Thursday, March 28, 2013

One of the Many Fine Lines in Relationships

The fine line in question here: The fine line between a significant other that challenges you and a significant other that competes with you.

My bottom line opinion (don't you know, telling you my opinion and why it's the right one is the biggest perk to having a blog): The person you're dating, and even more so, the person you are in a full-blown relationship with, should not be competing with you. However, someone that challenges you in relationships can be a great and exciting thing.

Here's the thing. If someone is constantly trying to one-up you, and they are tearing you down any chance they get, chances are you're still in high school and that person is your bitchy best friend that you won't have shit to do with once college comes around (I mean, not that I know by experience or anything). OR, worst case scenario, this person is your significant other. Chances are, this person competing with you is not someone that's in love with you. There's some underlying issue at hand when your significant other finds it difficult to be HAPPY for you when you deserve it. Whether it's a personal issue, or some resentment they have built up for you... regardless. It's not a healthy thing whatsoever in a relationship to be so competitive with your bitches that you would rather see them fail than succeed.

Where's this all coming from, you might ask? Let me tell you. It stems from a relationship where one party thinks that her style is waaaaay cooler than that of the other party; it stems from a relationship where one party is scared that having "mutual" friends will actually mean she'd be losing some, or that she'd have to share; it stems from a relationship where alllllll one party wants is a little support during her first 5K, and alllllll she gets is a glance back from half a mile ahead, and a speed increase so it becomes impossible to catch up.

That whole "don't walk in front of me, don't walk behind me" bullshit most likely came from this EXACT situation. It all started because one lesbian wanted another lesbian to run by her side during her first 5K. Instead, she got someone that seemed to want to beat her ass in the race more than support her while she almost died finishing it (a bit of an exaggeration, but hey, look here! Some people are way out of shape, Jack!).

A significant other that challenges you, on the other hand, is fabulous in my eyes! By challenge, I don't mean they disagree with every single statement you've ever made just because they can, and I don't mean they contradict your every thought because, heaven forbid, you ever be RIGHT. I mean that they think differently than you; They open your eyes to new things that you might find hard to fully grasp. They show you things that you're missing - either for your eyes to see, or for your mind to see. They challenge you by having their own minds, their own opinions, and their own sense of self, all the while being completely open to you and yours. 

I realize my definition of someone that challenges you is probably more along the lines a fairy tale prince(ss) challenger and it might be hard to come by in real life. But if situations were perfect, this is how I imagine they'd be. 
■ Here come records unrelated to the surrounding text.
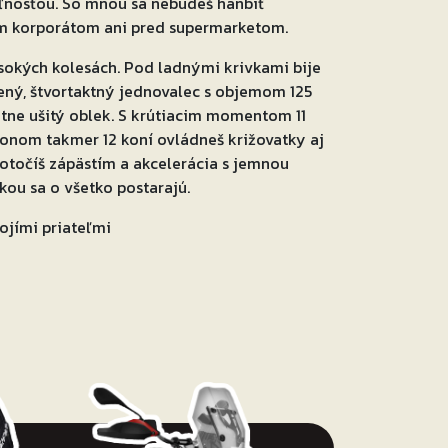
eľnosťou. So mnou sa nebudeš hanbiť
m korporátom ani pred supermarketom.
sokých kolesách. Pod ladnými krivkami bije
dený, štvortaktný jednovalec s objemom 125
itne ušitý oblek. S krútiacim momentom 11
onom takmer 12 koní ovládneš križovatky aj
otočíš zápästím a akcelerácia s jemnou
ou sa o všetko postarajú.
ojími priateľmi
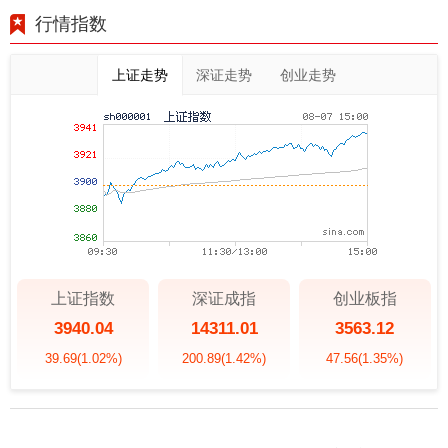
行情指数
上证走势
深证走势
创业走势
上证指数
深证成指
创业板指
3940.04
14311.01
3563.12
39.69
(1.02%)
200.89
(1.42%)
47.56
(1.35%)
Perfect, fairy tale situation or not. A nice challenge to your point of view, or the ability to show you something you may not ever think of, is always a refreshing thing from someone you love. It keeps you on your toes, and if nothing else, I'd think it would help you appreciate the person you have by your side even more.

The lesson to take away from this: If you find yourself competing with your significant other, stop and think about WHY you're doing this. Are you jealous of them? Resenting them for something? Just wish they'd stop being so fucking amazing? It happens. But it's YOUR significant other. Would you want anything less than an amazing significant other? No. You want the god damn BEST person for yourself, and for them. Support them. Challenge them in healthy ways. Be there to watch them succeed, and help them up when they don't. If you don't do it, someone else will.

1 comment:

  1. Wait wait, so you are saying foot racing all my dates is a GOOD thing or a BAD thing?